Monday, October 29, 2012

My MENSA Application Is In The Mail

The scofflaws are trying my patience.

This afternoon, I smelled an illicit smell within the four walls of my hermetically-sealed classroom. Even with the AIR CONDITIONER pumping away on the roof, freezing us out with the icy drafts in order to keep that room at 72 degrees, though most of the day the furnace struggled to keep the heat at 70 because of outside temps in the forties...I smelled it.

Fingernail polish. Puhhhhlease! This class knows better. It's not our first rodeo. Or nail salon. I immediately looked to the biggest complainer. Funny how I have a sixth sense like that. The dude behind her had moved up beside her, and was sitting sidesaddle on the chair. Kind of like his first rodeo.

"Dude. What are you doing there?"

"Just chillin', Mrs. HM."

"What are you doing?"

"Just chillin'."

"WHAT are you doing? Because I smell a bad smell. And I'm not accusing YOU of smelling bad, Dude, but I have a feeling the two incidents are related."

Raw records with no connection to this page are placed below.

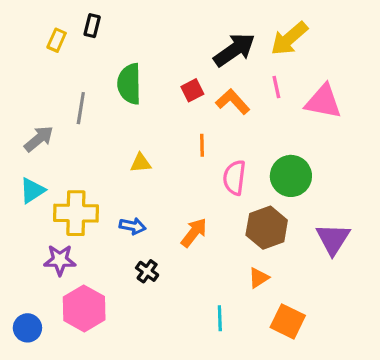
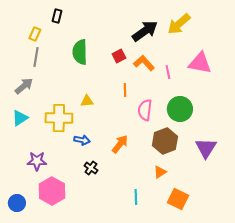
yellow rectangle: (57, 40) -> (35, 34), moved
pink line: (276, 87) -> (168, 72), moved
gray line: (81, 108) -> (36, 57), moved
yellow cross: (76, 213) -> (59, 118), moved

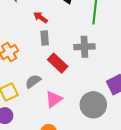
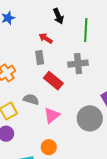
red arrow: (40, 17) -> (46, 38), moved
gray semicircle: (33, 81) -> (31, 99), turned 56

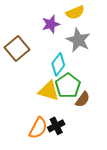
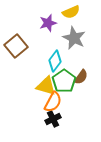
brown semicircle: (83, 99) -> (81, 77), moved
orange semicircle: (38, 128) -> (53, 102), moved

"Okay. I'm getting my fingernails painted."

"Not anymore. Move back to your seat."

"But it's Red Ribbon Week neon day! That's why I'm getting my fingernails painted. See? They're all different colors."

"Do it on your own time, not mine. You both know the rules. Don't pretend you've forgotten. You're pushing your luck and taking advantage of my good nature."

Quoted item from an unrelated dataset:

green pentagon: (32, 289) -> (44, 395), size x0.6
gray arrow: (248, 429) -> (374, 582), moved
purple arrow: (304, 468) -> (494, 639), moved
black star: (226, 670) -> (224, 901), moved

"But only eight of them are done!"

"Too bad, so sad. Now stay in your right seat, and put your hands on your desk so I can make sure those two fingernails stay unpolished."

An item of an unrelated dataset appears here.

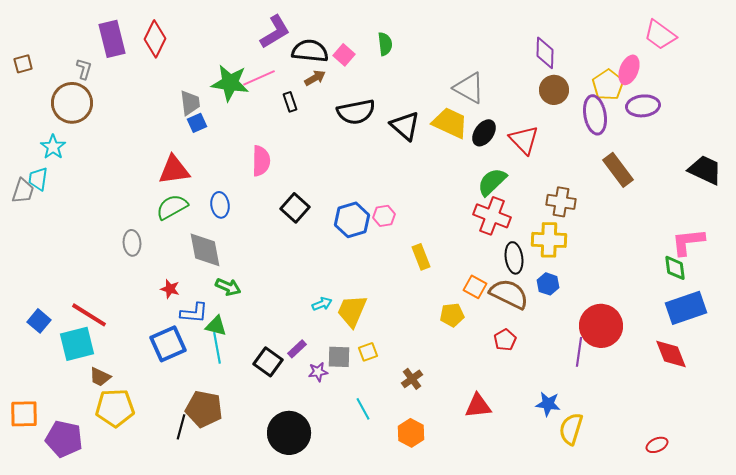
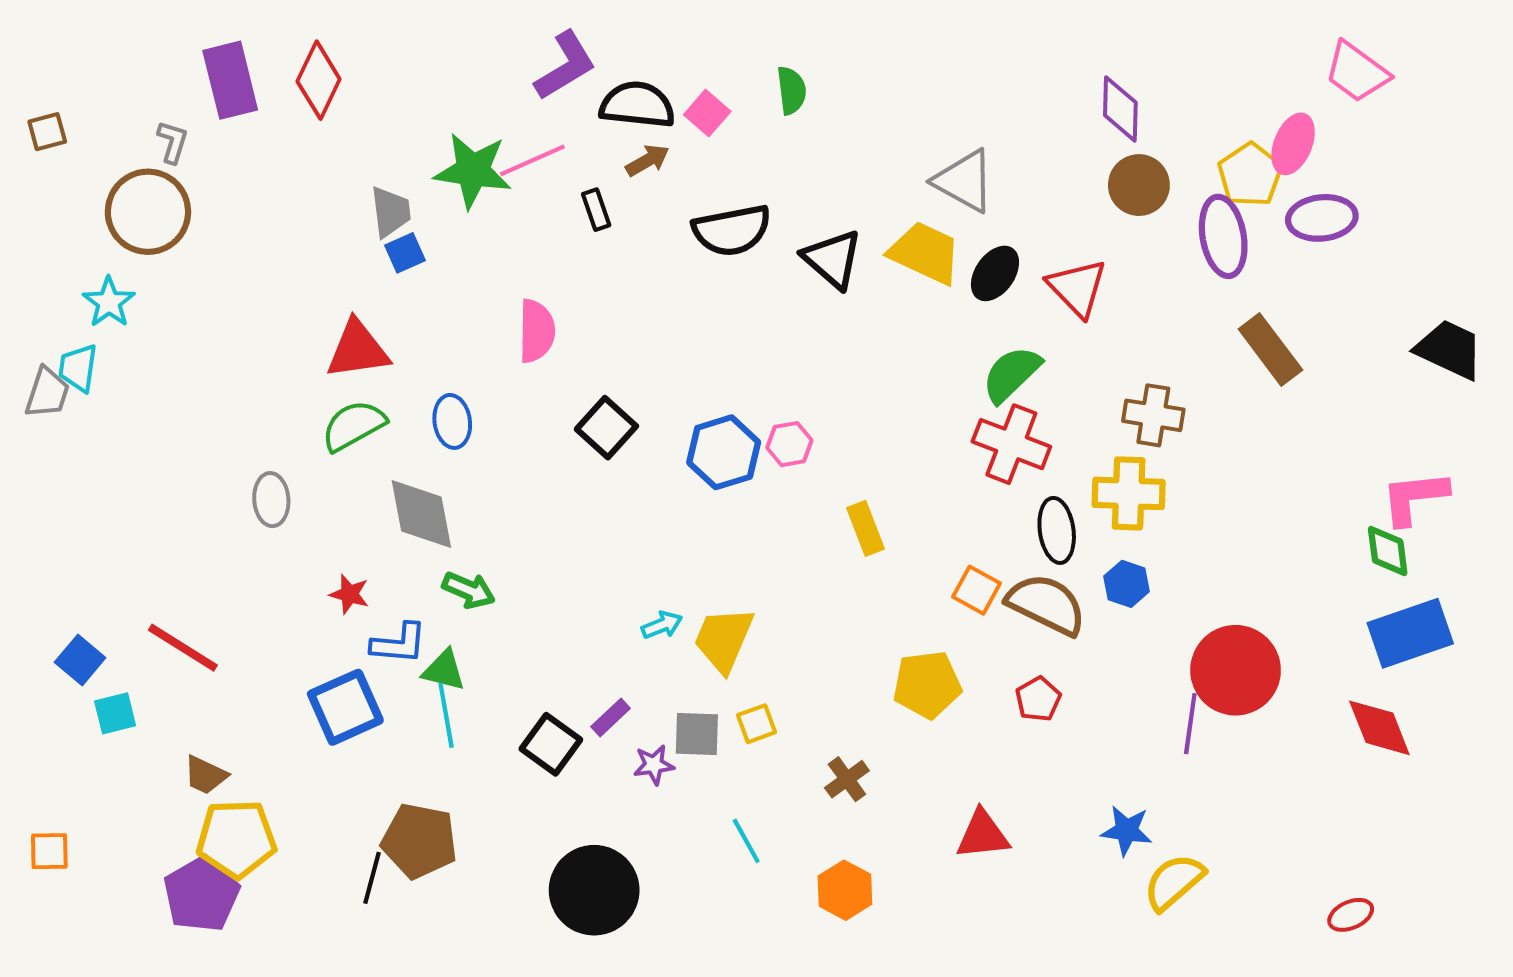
yellow pentagon: (452, 315) -> (927, 685), moved, size x1.4
cyan square: (77, 344) -> (115, 713), moved, size x0.6
orange square: (24, 414) -> (49, 851), size x0.7
yellow semicircle: (571, 429) -> (1174, 882), turned 32
purple pentagon: (64, 439) -> (201, 894), moved, turned 30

"Whoa! How did you KNOW that? How did you know I had two left to paint?'

"Well, Dude, I'm a genius, and a future member of MENSA, the genius society, because I figured that you must have ten fingernails, like most people, and you already told me only eight were done, so I used my mad math skillz and subtracted eight from ten, and because I'm so smart, I know the answer is TWO!"

"Oh. You're really smart."

Let the record show that his buddies found it hilarious that Dude didn't know how I figured out his unpainted digits. It's so simple to outsmart some of the students some of the time.

Like taking fingernail polish from an eleventh-grader.


Sioux said...

Here in BigCityLand, we let the students paint each others fingernails in class. Hey, it might inspire them to get a job at a nail salon some day.

However, we draw the line at toenails. That would be gross, what with the toe jam and all...

Hillbilly Mom said...

Sweet Gummi Mary! How I hate FEET! I'm glad you're training our little English-speaking youth in nailology. It makes the world safer for the Frank Costanzas among us who fear ridicule from former flames in far-away languages.

Kathy's Klothesline said...

I have not sent my application in to Mensa yet ....... but I have been heard to say that Mother was right, I am smarter than most of the people around me. Like you, I knew right away how many nails were naked. Just think, he will soon be old enough to vote!

Hillbilly Mom said...

Thank the Gummi Mary, we have two MENSA votes to cancel his misbegotten choices.